Stephens’ work has shown that poor people in cities die disproportionately from both infectious diseases and chronic illnesses, such as cancer and heart disease, associated with more developed societies. She and others argue that disease, along with pollution, is a symptom of a larger threat to urban dwellers: poverty. Many people endure these risks in the hope that work in the city will pay enough for them to move their families out of harmway. But as cities continue to swell because of migration and births, workers face crowds of competitors like themselves. Beijing is now home to an estimated one million floating workers in search of jobs. Unemployment rates in scores of African cities top 20 percent and are unlikely to drop soon.

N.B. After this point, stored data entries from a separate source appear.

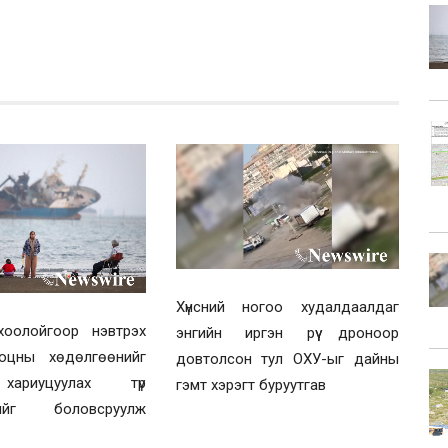
Хүнсний ногоо худалдаалдаг
оолойгоор нэвтрэх
энгийн иргэн рүү дроноор
оцны хөдөлгөөнийг
довтолсон тул ОХУ-ыг дайны
ариуцуулах түр
гэмт хэрэгт буруутгав
рийг боловсруулж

Disease, squalor, hopelessness, stress, and the decline of traditional cultural constraints in the atomized contemporary city conspire to aggravate yet another health hazard: violence. Homicides and other violence accounted for 86 percent of all deaths among teenage boys in Sao Paulo in a study Stephens conducted. Karachi, with roughly four million unemployed, many of them teens, has an endless supply of recruits for its ethnic militias and drive-by assassination teams. You have a lot of people sitting around idly, and a lot of guns,” says a World Bank official. “All you need is a little ideology and you can get your own army.” The mixture helps fuel the Islamic uprising in Algerian cities and a crime wave in Rio that has driven the middle class into garrisons and encouraged vigilante justice.

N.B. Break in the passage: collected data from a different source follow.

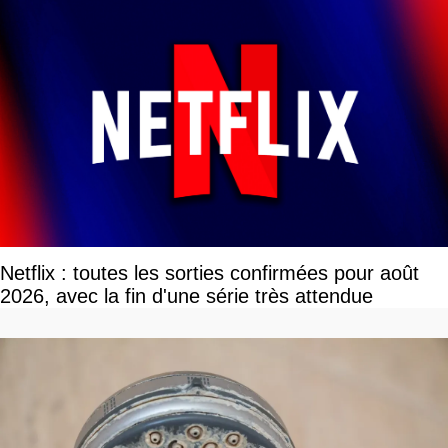
Netflix : toutes les sorties confirmées pour août
2026, avec la fin d'une série très attendue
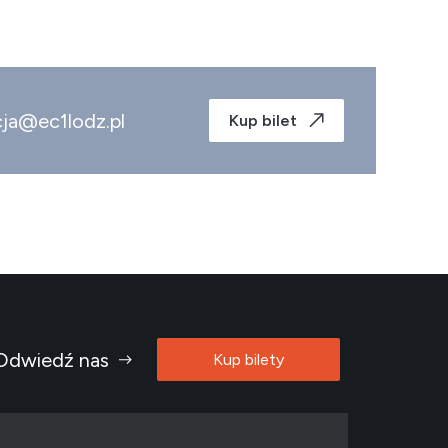
cja@ec1lodz.pl
Kup bilet
Odwiedź nas
Kup bilety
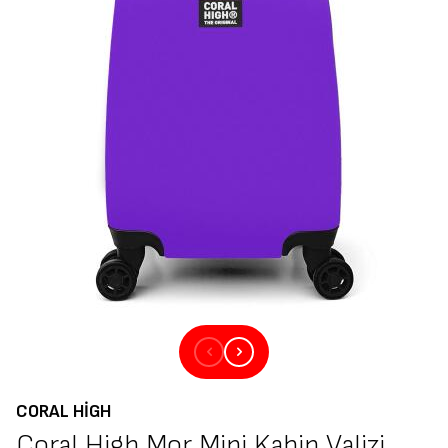
CORAL HIGH
Coral High Mor Mini Kabin Valizi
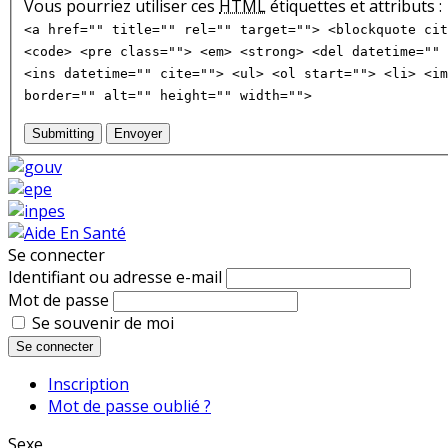
Vous pourriez utiliser ces
HTML
étiquettes et attributs :
<a href="" title="" rel="" target=""> <blockquote cit
<code> <pre class=""> <em> <strong> <del datetime="" 
<ins datetime="" cite=""> <ul> <ol start=""> <li> <im
border="" alt="" height="" width="">
Submitting
Envoyer
Se connecter
Identifiant ou adresse e-mail
Mot de passe
Se souvenir de moi
Se connecter
Inscription
Mot de passe oublié ?
Sexe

Finally, there is war, which, as the stories that have emerged from Monrovia, Mogadishu, and Kigali show, inflicts unique horrors on those trapped in cities that at the best of times have trouble taking care of the injured, the hungry, and the displaced. Even without the stresses of war, the quality of life for the poor has declined to the point where observers who long believed city dwellers had the advantage now recognize that large numbers of impoverished urbanites are worse off than the rural poor.

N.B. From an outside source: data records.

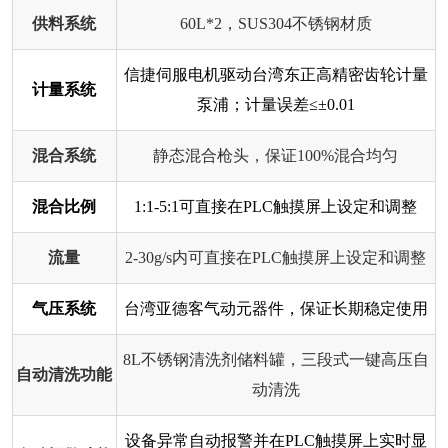
供料系统
60L*2，SUS304不锈钢材质
信捷伺服电机驱动台湾东正高精密齿轮计量
计量系统
泵浦；计量误差≤±0.01
混合系统
静态混合枪头，保证100%混合均匀
混合比例
1:1-5:1可直接在PLC触摸屏上设定和调整
流量
2-30g/s内可直接在PLC触摸屏上设定和调整
气压系统
台湾亚德客气动元器件，保证长期稳定使用
8L不锈钢清洗剂储料罐，三段式一键高压自
自动清洗功能
动清洗
设备异常自动报警并在PLC触摸屏上实时显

Violence, disorder, pollution, and disease can ultimately become so severe that authorities abdicate, foreign investors retreat, and a city begins to slide into chaos. Karachi has flirted with this threshold in the past and after a few years of growth may be approaching it again. Kinshasa has long since crossed the line, and its slow contraction shows how a city dies from government corruption and incompetence.

Kinshasa Descending

Kinshasa should be one of the more prosperous cities in subSaharan Africa. It is the capital of a country blessed with vast forests, rich agricultural lands, one of the world’s great rivers, and huge reserves of copper, cobalt, manganese, and diamonds (now essentially privatized as a source of cash for the elite). During the Cold War, Zaire received billions in development aid, much of which disappeared, along with the nation’s wealth, into the pockets of President Mobutu Sese Seko and his kleptocratic officials. Even so, the capital city of roughly four million people began the decade with an excellent water system, cheap and reliable electricity, and functioning public transportation.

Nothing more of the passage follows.